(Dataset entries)
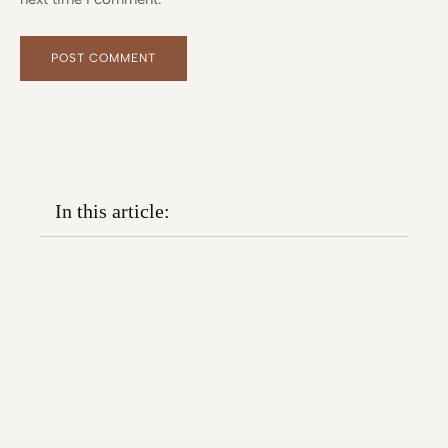
Alternative:
Alternative:
In this article:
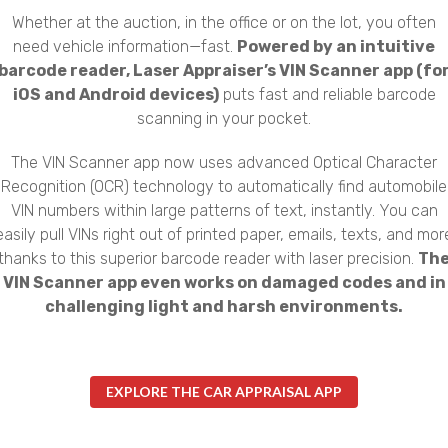
Whether at the auction, in the office or on the lot, you often
need vehicle information—fast.
Powered by an intuitive
barcode reader, Laser Appraiser’s VIN Scanner app (fo
iOS and Android devices)
puts fast and reliable barcode
scanning in your pocket.
The VIN Scanner app now uses advanced Optical Character
Recognition (OCR) technology to automatically find automobile
VIN numbers within large patterns of text, instantly. You can
easily pull VINs right out of printed paper, emails, texts, and mor
thanks to this superior barcode reader with laser precision.
Th
VIN Scanner app even works on damaged codes and in
challenging light and harsh environments.
EXPLORE THE CAR APPRAISAL APP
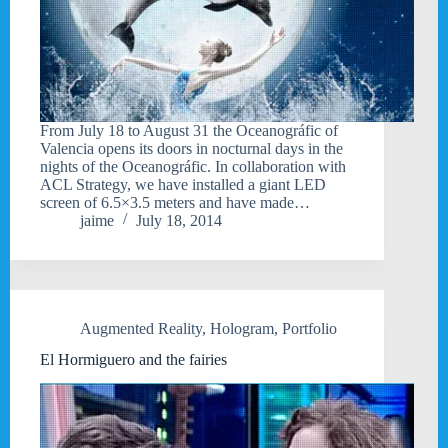
From July 18 to August 31 the Oceanográfic of
Valencia opens its doors in nocturnal days in the
nights of the Oceanográfic. In collaboration with
ACL Strategy, we have installed a giant LED
screen of 6.5×3.5 meters and have made…
jaime
July 18, 2014
Augmented Reality
,
Hologram
,
Portfolio
El Hormiguero and the fairies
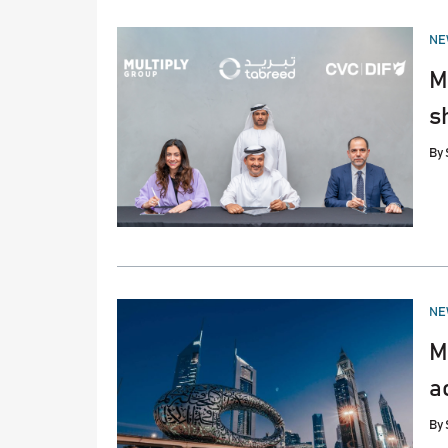
PO
NE
IN
M
s
By
PO
NE
IN
M
a
By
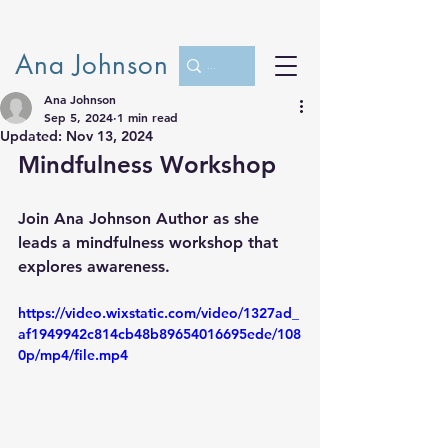
Ana Johnson
Ana Johnson
Sep 5, 2024
1 min read
Updated:
Nov 13, 2024
Mindfulness Workshop
Join Ana Johnson Author as she 
leads a mindfulness workshop that 
explores awareness.
https://video.wixstatic.com/video/1327ad_
af1949942c814cb48b89654016695ede/108
0p/mp4/file.mp4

--- WORK TASK ---
The entries above need to be transcribed exactly, with the images left out.

--- ANSWER TO THIS PROBLEM ---
Alternative:
Alternative:
In this article:
Whether at the auction, in the office or on the lot, you often
need vehicle information—fast.
Powered by an intuitive
barcode reader, Laser Appraiser’s VIN Scanner app (fo
iOS and Android devices)
puts fast and reliable barcode
scanning in your pocket.
The VIN Scanner app now uses advanced Optical Character
Recognition (OCR) technology to automatically find automobile
VIN numbers within large patterns of text, instantly. You can
easily pull VINs right out of printed paper, emails, texts, and mor
thanks to this superior barcode reader with laser precision.
Th
VIN Scanner app even works on damaged codes and in
challenging light and harsh environments.
EXPLORE THE CAR APPRAISAL APP
From July 18 to August 31 the Oceanográfic of
Valencia opens its doors in nocturnal days in the
nights of the Oceanográfic. In collaboration with
ACL Strategy, we have installed a giant LED
screen of 6.5×3.5 meters and have made…
jaime
July 18, 2014
Augmented Reality
,
Hologram
,
Portfolio
El Hormiguero and the fairies
PO
NE
IN
M
s
By
PO
NE
IN
M
a
By
Ana Johnson
Ana Johnson
Sep 5, 2024
1 min read
Updated:
Nov 13, 2024
Mindfulness Workshop
Join Ana Johnson Author as she 
leads a mindfulness workshop that 
explores awareness.
https://video.wixstatic.com/video/1327ad_
af1949942c814cb48b89654016695ede/108
0p/mp4/file.mp4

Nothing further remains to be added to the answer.